• _What this task involves_: Look below for the line containing "Per fornire le" and the line containing "Vaga de Emprego para Atendente de", then set down both and every line between them exactly, without pictures.

[Stored data entries]
-------------------------

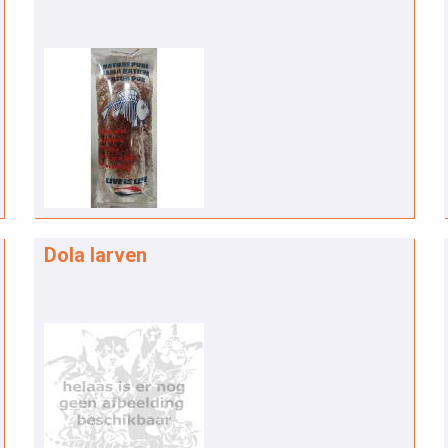
Dola larven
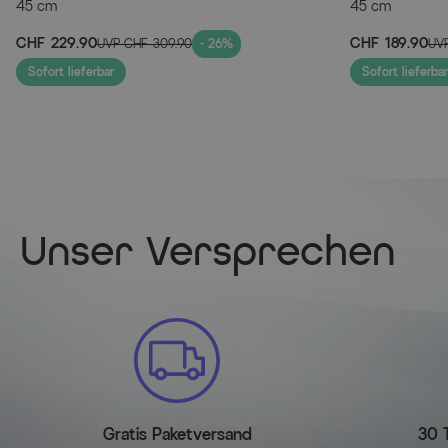
45 cm
45 cm
CHF 229.90
CHF 189.90
UVP
CHF 309.90
- 26%
UV
Sofort lieferbar
Sofort lieferbar
Unser Versprechen
Gratis Paketversand
30 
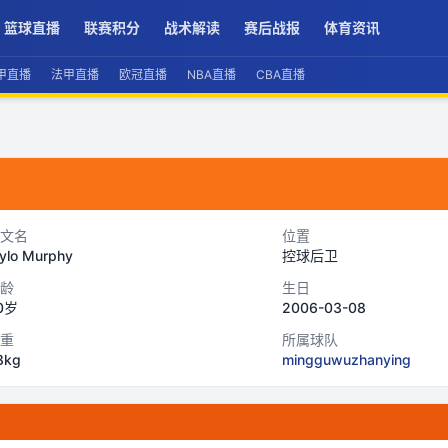
篮球直播
联赛积分
战术解读
赛后战报
体育资讯
甲直播
法甲直播
欧冠直播
NBA直播
CBA直播
文名
位置
ylo Murphy
控球后卫
龄
生日
0岁
2006-03-08
重
所属球队
8kg
mingguwuzhanying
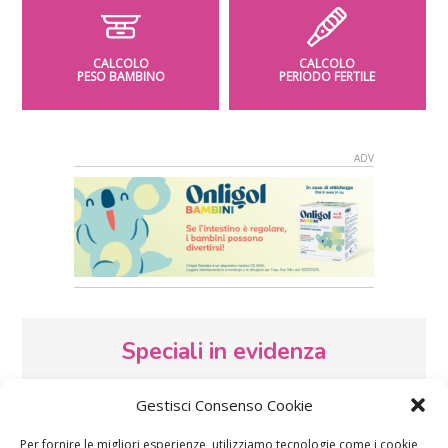
CALCOLO
CALCOLO
PESO BAMBINO
PERIODO FERTILE
Speciali in evidenza
Gestisci Consenso Cookie
Per fornire le migliori esperienze, utilizziamo tecnologie come i cookie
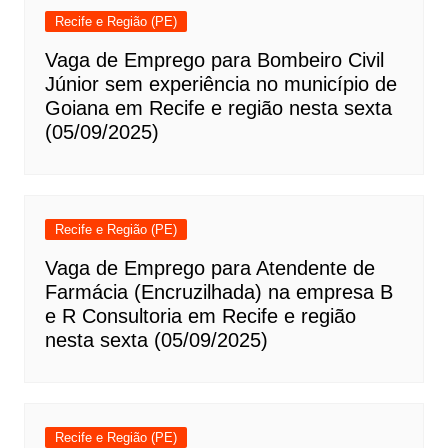
Recife e Região (PE)
Vaga de Emprego para Bombeiro Civil
Júnior sem experiência no município de
Goiana em Recife e região nesta sexta
(05/09/2025)
Recife e Região (PE)
Vaga de Emprego para Atendente de
Farmácia (Encruzilhada) na empresa B
e R Consultoria em Recife e região
nesta sexta (05/09/2025)
Recife e Região (PE)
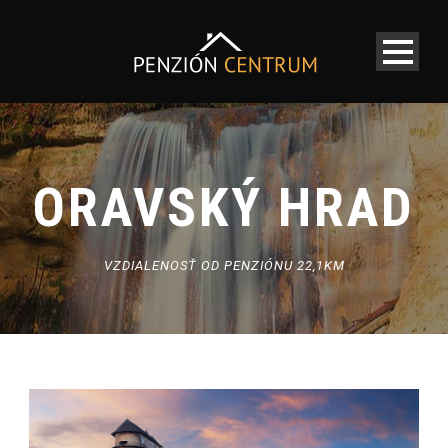
ORAVSKÝ HRAD
VZDIALENOSŤ OD PENZIÓNU 22,1KM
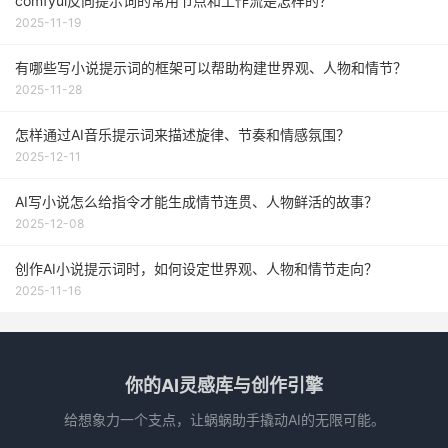
comfyui反向提示词的常用节点和工作流是怎样的？
2025-11-19
有哪些写小说提示词的框架可以帮助构建世界观、人物和情节？
2025-11-28
怎样通过AI音乐提示词来描述旋律、节奏和情感氛围？
2025-12-11
AI写小说怎么给指令才能生成情节连贯、人物鲜活的故事？
2025-12-08
创作AI小说提示词时，如何设定世界观、人物和情节走向？
2025-11-16
你的AI灵感库与创作引擎
给想象力一个支点，让蜗蜗助手撬动AI的无限可能。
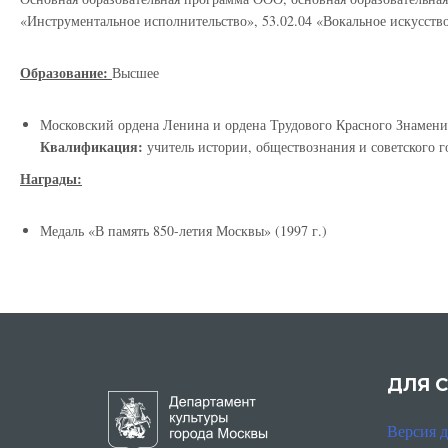
«Инструментальное исполнительство», 53.02.04 «Вокальное искусство»
Образование:
Высшее
Московский ордена Ленина и ордена Трудового Красного Знамен
Квалификация:
учитель истории, обществознания и советского го
Награды:
Медаль «В память 850-летия Москвы» (1997 г.)
ДЛЯ 
Версия 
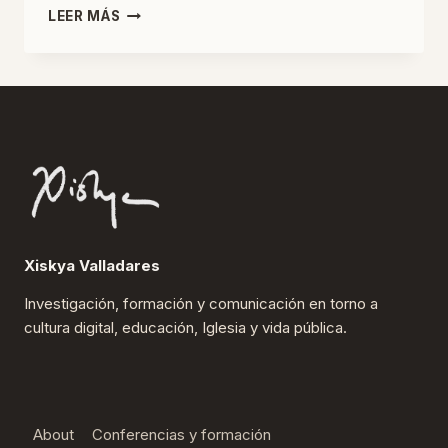
DONDE
LEER MÁS
ALGUIEN
TIENE
QUE
ESTAR
Xiskya Valladares
Investigación, formación y comunicación en torno a
cultura digital, educación, Iglesia y vida pública.
About
Conferencias y formación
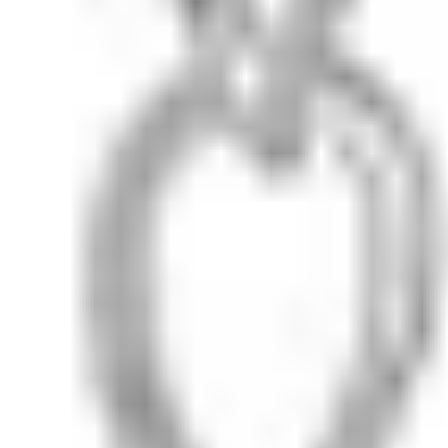
9 200 ₽
Размер
Гид по размеру
Подробнее
В корзину ·
9 200 ₽
Бесплатная доставка от 20 000 ₽ · возврат 14 дней ·
сертификат серебра
lunalu
Серебро 925° и натуральные камни. Ювелирный бренд
из Москвы, с 2018 года.
Шоурум: ул. Тверская 20/1с1
Вт, Чт, Сб · 11:00–20:00
В другие дни — по
предварительной
записи
+7 (909) 694-70-99
Каталог
Кольца
Серьги
Колье
Браслеты
Sale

-------------------------

• _Exercise answer_:
Per fornire le migliori esperienze, utilizziamo tecnologie come i cookie
Recife e Região (PE)
Vaga de Emprego para Bombeiro Civil
Júnior sem experiência no município de
Goiana em Recife e região nesta sexta
(05/09/2025)
Recife e Região (PE)
Vaga de Emprego para Atendente de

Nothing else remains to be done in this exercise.